Last summer, HHS released new insurance market rules under the Affordable Care Act requiring all new private health plans to cover several evidence-based preventive services like mammograms, colonoscopies, blood pressure checks, and childhood immunizations without charging a copayment, deductible or coinsurance. The Affordable Care Act also made recommended preventive services free for people on Medicare.

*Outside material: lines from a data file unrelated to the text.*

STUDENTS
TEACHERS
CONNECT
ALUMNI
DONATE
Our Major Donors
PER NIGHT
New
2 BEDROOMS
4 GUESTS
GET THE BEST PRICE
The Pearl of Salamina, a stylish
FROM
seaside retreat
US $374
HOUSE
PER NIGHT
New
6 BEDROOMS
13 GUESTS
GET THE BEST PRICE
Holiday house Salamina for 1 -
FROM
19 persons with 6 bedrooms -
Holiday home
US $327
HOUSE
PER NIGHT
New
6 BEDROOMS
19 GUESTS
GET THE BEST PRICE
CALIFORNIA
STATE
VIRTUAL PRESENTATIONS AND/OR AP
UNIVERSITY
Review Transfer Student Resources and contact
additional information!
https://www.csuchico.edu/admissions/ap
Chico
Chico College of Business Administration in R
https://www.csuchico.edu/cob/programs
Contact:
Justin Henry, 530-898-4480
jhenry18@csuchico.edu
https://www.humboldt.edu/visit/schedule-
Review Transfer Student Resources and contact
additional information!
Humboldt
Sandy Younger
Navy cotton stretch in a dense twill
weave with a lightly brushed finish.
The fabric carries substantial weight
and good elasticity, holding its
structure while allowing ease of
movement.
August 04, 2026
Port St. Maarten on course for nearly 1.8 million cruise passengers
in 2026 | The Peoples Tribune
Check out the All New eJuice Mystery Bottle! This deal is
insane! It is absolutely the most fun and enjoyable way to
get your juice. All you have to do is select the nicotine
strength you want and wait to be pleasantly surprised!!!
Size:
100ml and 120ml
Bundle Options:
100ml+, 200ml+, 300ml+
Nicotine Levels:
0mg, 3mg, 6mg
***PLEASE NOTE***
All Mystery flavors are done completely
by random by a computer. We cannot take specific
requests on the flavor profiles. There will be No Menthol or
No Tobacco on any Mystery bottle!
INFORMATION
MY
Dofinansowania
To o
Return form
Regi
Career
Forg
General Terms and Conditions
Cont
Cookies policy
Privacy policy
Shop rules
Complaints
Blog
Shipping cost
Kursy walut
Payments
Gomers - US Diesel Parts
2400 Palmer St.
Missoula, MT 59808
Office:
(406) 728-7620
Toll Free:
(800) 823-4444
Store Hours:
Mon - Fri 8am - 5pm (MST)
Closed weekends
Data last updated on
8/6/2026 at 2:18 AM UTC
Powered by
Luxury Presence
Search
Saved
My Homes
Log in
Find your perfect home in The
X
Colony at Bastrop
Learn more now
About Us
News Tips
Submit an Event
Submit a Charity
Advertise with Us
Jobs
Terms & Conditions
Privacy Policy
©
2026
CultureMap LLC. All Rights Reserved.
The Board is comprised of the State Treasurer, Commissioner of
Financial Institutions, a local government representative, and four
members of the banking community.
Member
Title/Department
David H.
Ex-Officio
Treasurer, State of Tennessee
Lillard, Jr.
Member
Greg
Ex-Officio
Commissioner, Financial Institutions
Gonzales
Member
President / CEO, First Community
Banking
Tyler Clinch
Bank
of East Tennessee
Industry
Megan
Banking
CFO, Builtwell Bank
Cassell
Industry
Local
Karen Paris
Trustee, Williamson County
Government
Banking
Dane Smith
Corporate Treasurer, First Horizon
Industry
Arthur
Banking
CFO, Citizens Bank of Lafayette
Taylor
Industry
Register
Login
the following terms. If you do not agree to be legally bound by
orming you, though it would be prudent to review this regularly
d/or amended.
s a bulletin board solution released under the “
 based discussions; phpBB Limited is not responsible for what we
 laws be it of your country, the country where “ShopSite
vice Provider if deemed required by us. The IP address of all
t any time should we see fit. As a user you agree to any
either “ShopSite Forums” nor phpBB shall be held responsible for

Today’s announcement builds on that progress by making sure women have access to a full range of recommended preventive services without cost sharing, including:
•well-woman visits;
•screening for gestational diabetes;
•human papillomavirus (HPV) DNA testing for women 30 years and older;
•sexually-transmitted infection counseling;
•human immunodeficiency virus (HIV) screening and counseling;
•FDA-approved contraception methods and contraceptive counseling;
•breastfeeding support, supplies, and counseling; and
•domestic violence screening and counseling.
New health plans will need to include these services without cost sharing for insurance policies with plan years beginning on or after August 1, 2012. The rules governing coverage of preventive services which allow plans to use reasonable medical management to help define the nature of the covered service apply to women’s preventive services. Plans will retain the flexibility to control costs and promote efficient delivery of care by, for example, continuing to charge cost-sharing for branded drugs if a generic version is available and is just as effective and safe for the patient to use.